Records for this exercise

-.-.-

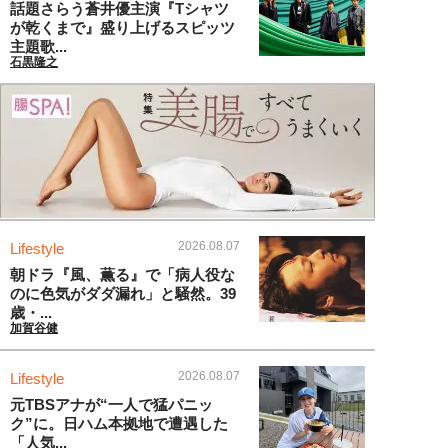
話題さらう蒼井優主演『Tシャツ
が乾くまで』盛り上げるスピッツ
主題歌...
石黒隆之
2026.08.07
Lifestyle
朝ドラ『風、薫る』で「病人役な
のに色気がダダ漏れ」と騒然。39
歳・...
加賀谷健
2026.08.07
Lifestyle
元TBSアナが“一人で猛パニッ
ク”に。日ハム本拠地で遭遇した
「人気...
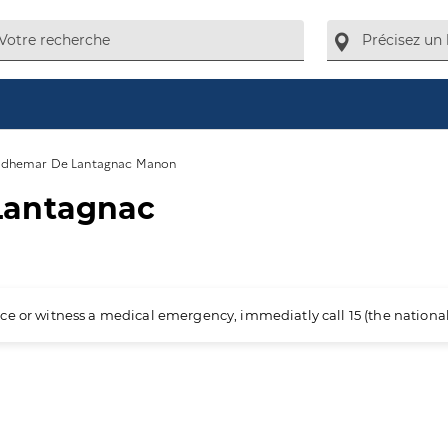
adhemar De Lantagnac Manon
Lantagnac
ience or witness a medical emergency, immediatly call 15 (the nation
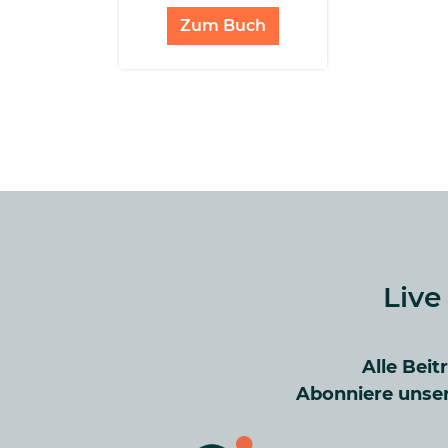
Zum Buch
Live
Alle Beit
Abonniere unser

-.-.-

Aim of the task
Take from the material every line that holds "Lantagnac".

Solution for this problem
adhemar De Lantagnac Manon
Lantagnac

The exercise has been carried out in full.